20 September, jam 7 malam. Di balai kota...
Setelah mendapat kabar jika para pemberontak berhasil mengambil alih beberapa desa di kota Kretek, Baron kota Kretek memutuskan untuk mengevakuasi para tuan tanah ke balai kota yang di jaga ketat oleh pasukan polisi.
Walaupun sang Baron mengetahui tempat persembunyian dari para pemberontak, namun ia lebih memilih untuk mempertahankan ibukota daripada harus mengirim pasukan untuk membasmi mereka. Ia juga menolak usul dari para kapten tentara kerajaan yang memintanya untuk menyerahkan kasus pemberontakan yang terjadi dengan maksud untuk melindungi rakyatnya.
Di ruangan tengah balai kota. Beberapa orang sedang melakukan musyawarah.
"Sudah 3 hari para pemberontak tidak menunjukkan pergerakan. Apa yang harus kita lakukan?" ucap tuan tanah desa Sumber.
"Kita harus merebut kembali balai desa!!" teriak tuan tanah desa Dawe.
"Tuan-tuan, tenanglah." Seorang polisi mencoba menenangkan mereka.
"Bagaimana kami bisa tenang?! Para berandalan kampung sedang berkeliaran di kediaman kami dan menghabiskan makanan kami!!" sentak tuan tanah desa Salam.
"Kalian polisi yang payah. Lakukanlah sesuatu!!" sahut tuan tanah desa Prambatan.
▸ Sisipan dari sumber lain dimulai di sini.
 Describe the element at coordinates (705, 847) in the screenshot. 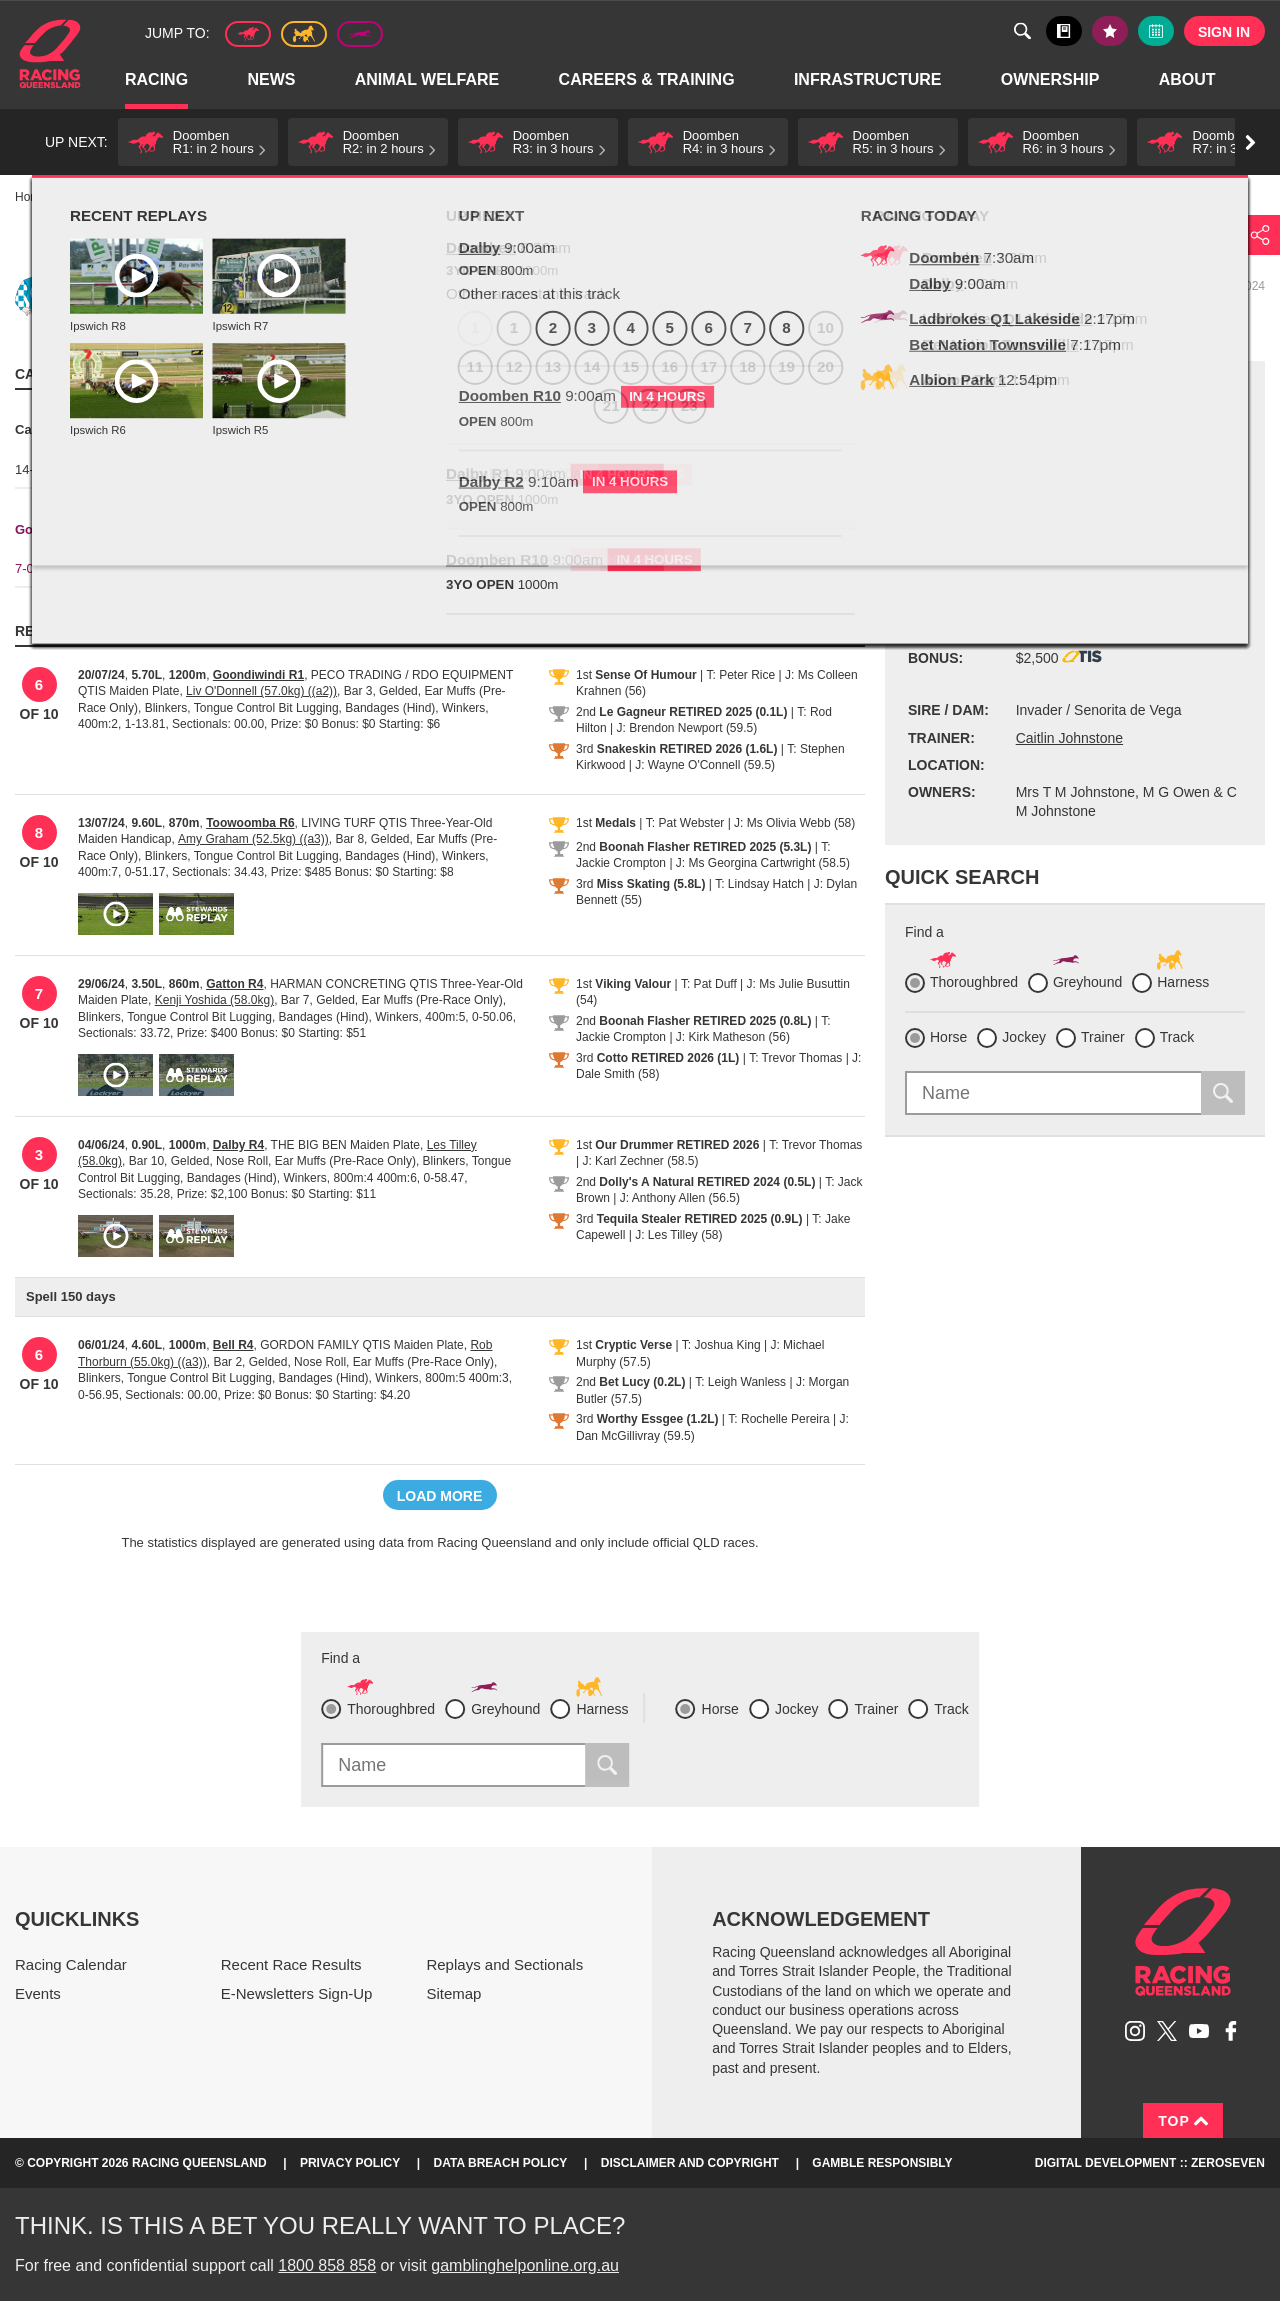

Saat suasana menjadi ricuh, tiba-tiba datang seseorang yang berjalan memasuki ruangan.
"Diamlah, orang-orang tua payah!! Tuan Baron juga belum menemukan anak semata wayangnya! Lakukan musyawarah dengan tenang!" kata seorang kepala polisi, yang kemudian berjalan memasuki ruangan sebelah.
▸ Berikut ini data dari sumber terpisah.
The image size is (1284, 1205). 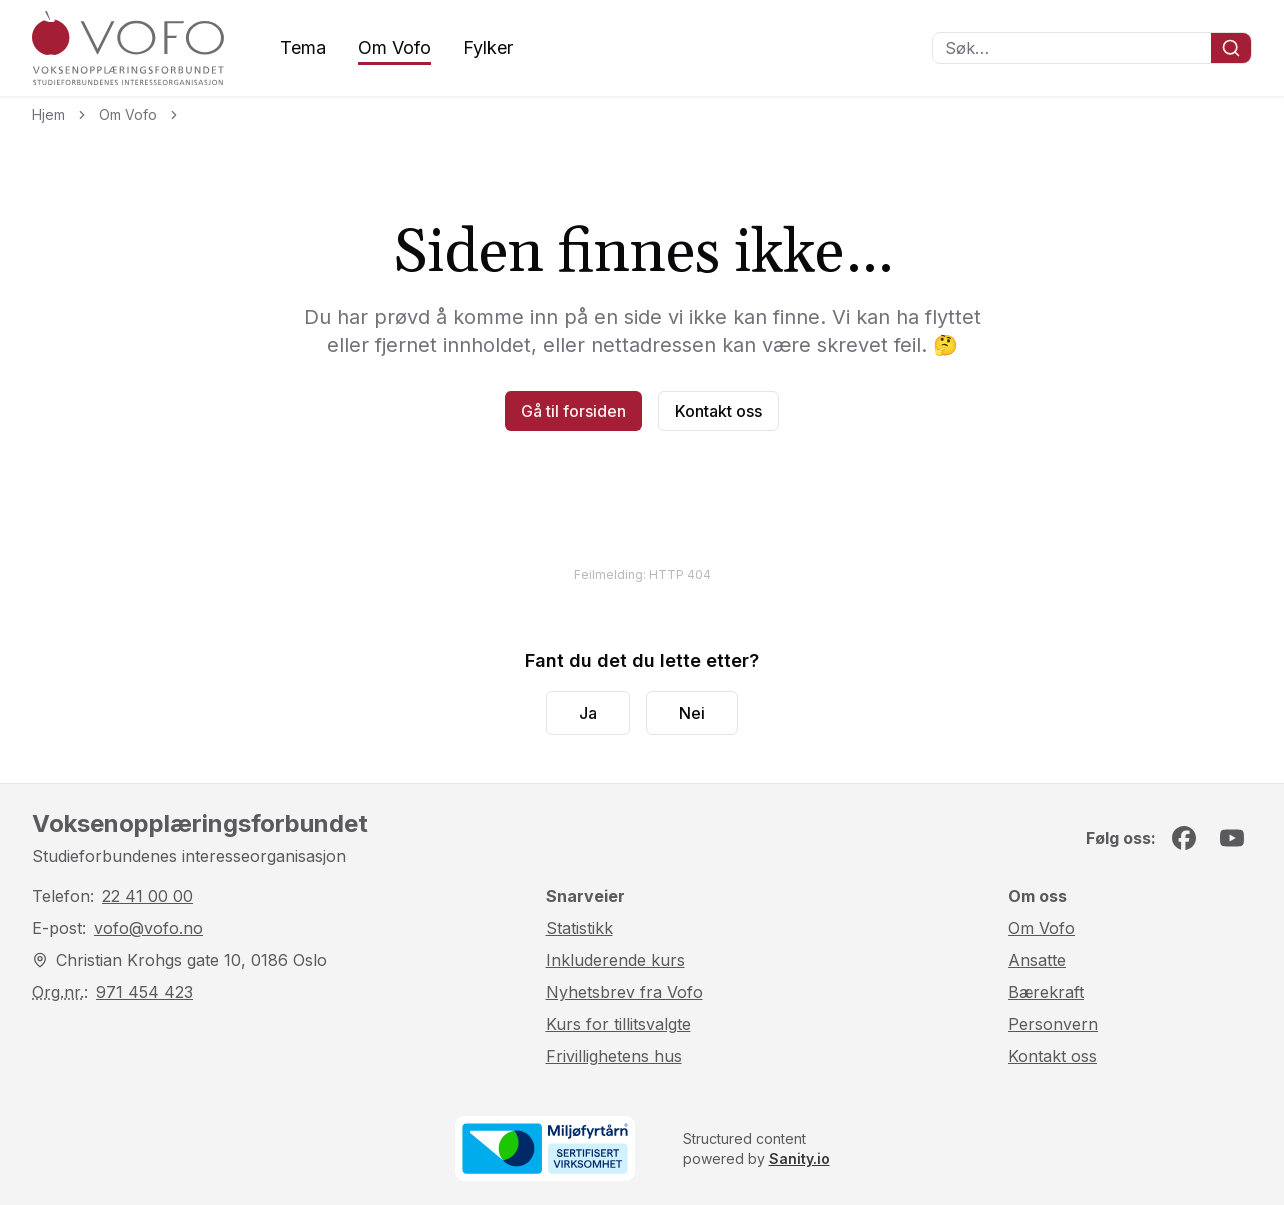 I want to click on 22 41 00 00, so click(x=147, y=896).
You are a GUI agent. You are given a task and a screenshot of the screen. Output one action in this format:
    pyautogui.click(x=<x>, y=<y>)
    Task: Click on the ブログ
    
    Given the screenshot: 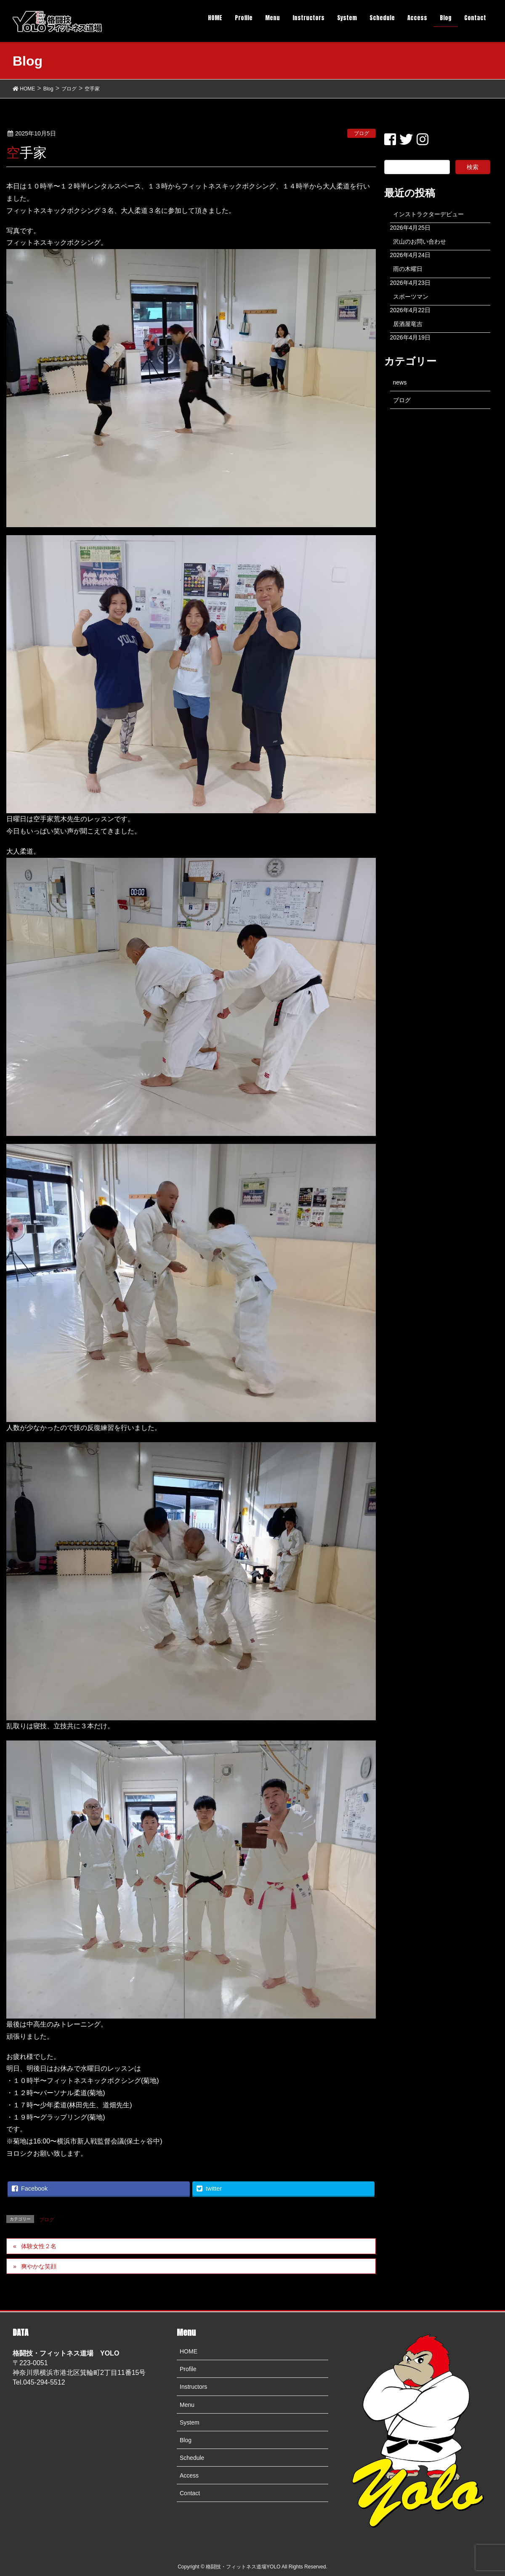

"Tuan, para kapten tentara kerajaan datang lagi. Apa yang harus saya lakukan?" tanya sang kepala polisi kepada sang Baron yang terlihat sedang duduk menghadap ke jendela. "Apa kita harus menyerahkan masalah pemberontakan ini kepada mereka?" imbuhnya, sedikit ragu.
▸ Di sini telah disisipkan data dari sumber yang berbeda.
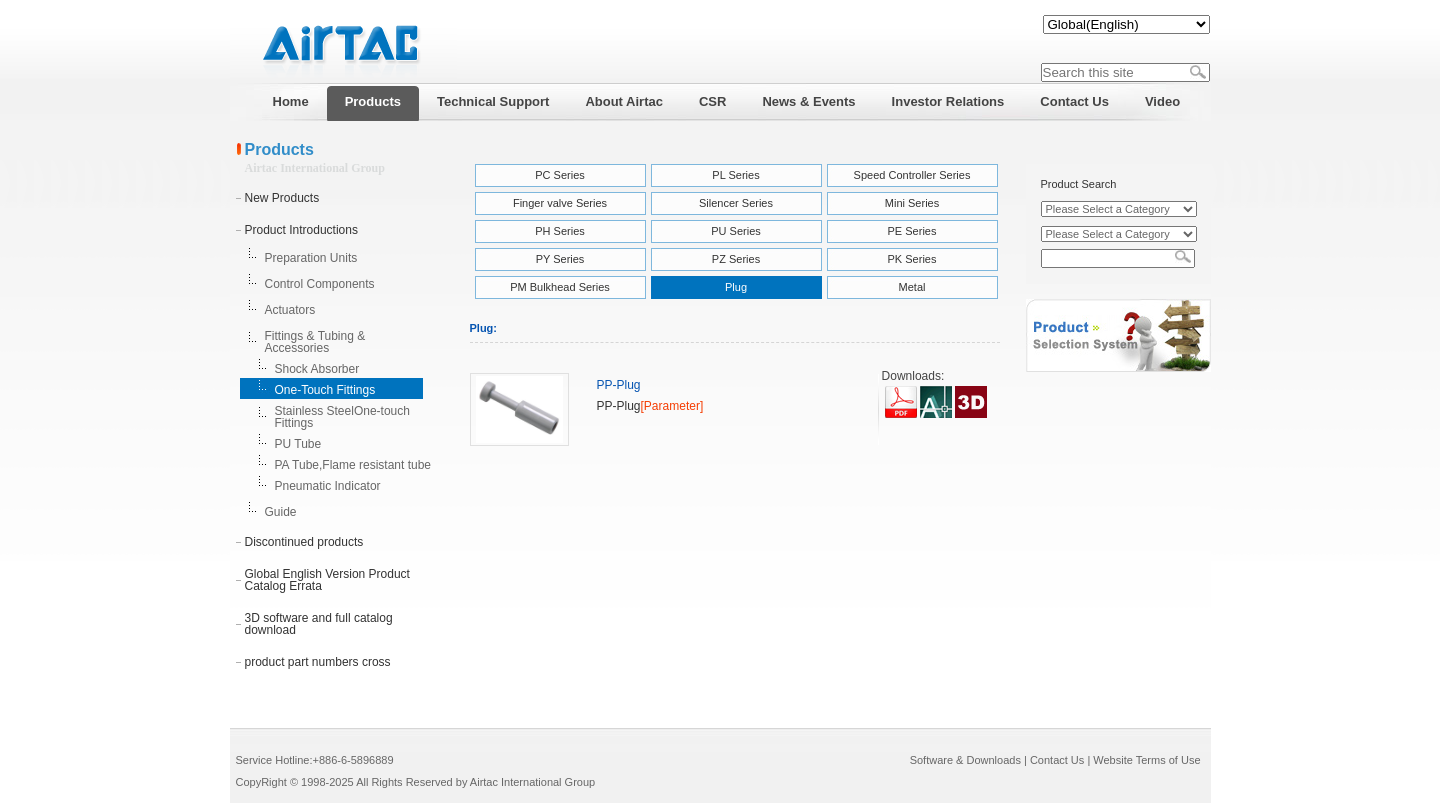 This screenshot has height=803, width=1440. What do you see at coordinates (736, 287) in the screenshot?
I see `Plug` at bounding box center [736, 287].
Sang Baron tidak menjawab pertanyaan sang kepala polisi dan hanya termenung memandangi keluar jendela.
.
.
Sementara itu di suatu jalanan di tengah persawahan, terlihat Shiro, Dara dan Akmal yang sedang berjalan menuju ke kota.
"Dapat dari mana kau senapan itu?" kata Shiro, bertanya kepada Akmal yang sedari tadi sibuk mengotak-atik senapan.
"Halaman belakang rumahmu. Aku menemukannya saat sedang memeriksa keadaan. Kupikir bisa berguna jadi aku mengambilnya." jawab Akmal, masih sibuk mengotak-atik senapan yang ia pegang.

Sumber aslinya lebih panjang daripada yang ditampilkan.